Blast-radius scoring is calculated at the moment of detection. A leaked secret isn't ranked by which file it was found in; it's ranked by the actual resources it can reach in the underlying cloud, SaaS, or vault environment. A ghp_* token with admin access to three private repos and the ability to merge to main is a different severity than a token scoped to read public metadata.

The platform feeds remediation. For each exposed secret, Clutch proposes the next action, revoke, rotate, scope down, or migrate to a short-lived ephemeral identity, and integrates with the systems that execute those actions (Okta, AWS IAM, HashiCorp Vault, GitHub). The Universal NHI MCP Server lets a SOC engineer ask, in natural language, show me every exposed GitHub PAT created in the last 90 days that can reach a production repo, with Identity Lineage® and blast radius attached.

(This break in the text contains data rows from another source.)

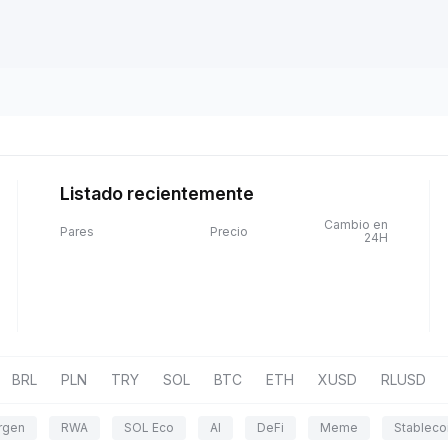
Listado recientemente
Cambio en
Pares
Precio
24H
BRL
PLN
TRY
SOL
BTC
ETH
XUSD
RLUSD
rgen
RWA
SOL Eco
AI
DeFi
Meme
Stableco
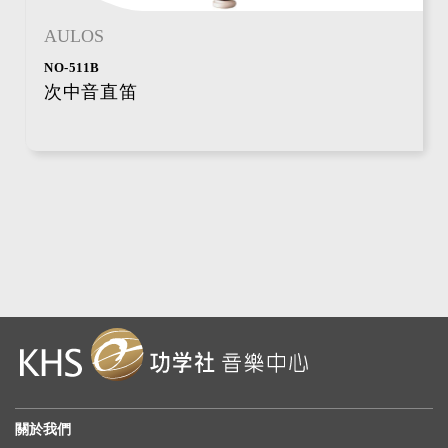
AULOS
NO-511B
次中音直笛
關於我們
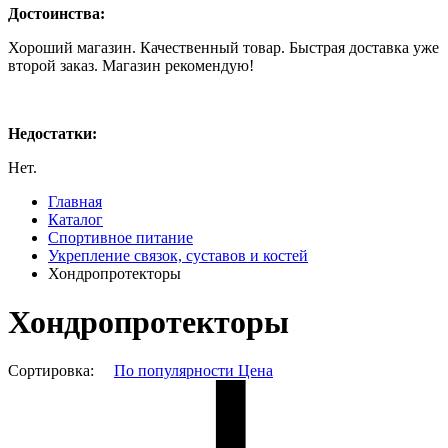
Достоинства:
Хороший магазин. Качественный товар. Быстрая доставка уже
второй заказ. Магазин рекомендую!
Недостатки:
Нет.
Главная
Каталог
Спортивное питание
Укрепление связок, суставов и костей
Хондропротекторы
Хондропротекторы
Сортировка:
По популярности
Цена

Deployment is agentless. The Zero Knowledge Architecture means secret plaintext never leaves the customer environment; the platform ingests the metadata required to build the graph without exfiltrating the secret material itself.

Practical Examples

An AWS access key in a .env file in a forked repo. A developer forks an internal repo to a personal account during a hackathon and accidentally pushes a .env that contains a long-lived production AWS access key. The key was originally pasted there in 2023 by a different engineer. Clutch detects the key in both the original repo's history and the forked copy, correlates them as the same identity in Identity Lineage®, computes that the key can write to a production data lake, attributes ownership to the original engineer (still employed, on a different team), and surfaces one ticket with both locations and a one-click migration to a short-lived credential.

A GitHub PAT in a CI pipeline log. A failing GitHub Actions workflow prints environment variables to the build log during a debug run. The log contains a PAT with repo and workflow scopes. Clutch detects the leak via the CI integration, identifies the PAT's owner from GitHub's audit data, scores the blast radius (push access to three production repos, including the deploy pipeline), and routes a high-severity ticket, with full Identity Lineage®, before the log is archived.

A Salesforce-issued OAuth token shared in Slack. A contractor pastes a Salesforce OAuth token into a Slack channel while asking for help. The channel is multi-tenant; the token has read access to customer records. Clutch detects the token in Slack, links it to the OAuth grant in Salesforce, computes the blast radius, attributes the exposure to the contractor (now offboarded), and escalates to the Salesforce admin owner identified by Workforce Attribution.

Frequently Asked Questions

The Bottom Line

Exposed secrets are an identity problem disguised as a string problem. Regex scanners, CI-native tools, and vault-only platforms each see a slice; none correlates the same logical secret across code, CI/CD, SaaS, and runtime. Clutch detects exposed secrets across every surface, links them as identities through Identity Lineage®, attributes each to a human owner via Workforce Attribution, and scores blast radius at detection time. The next CircleCI- or Vercel-style breach will be a credential someone knew was somewhere, but didn't know what it could reach.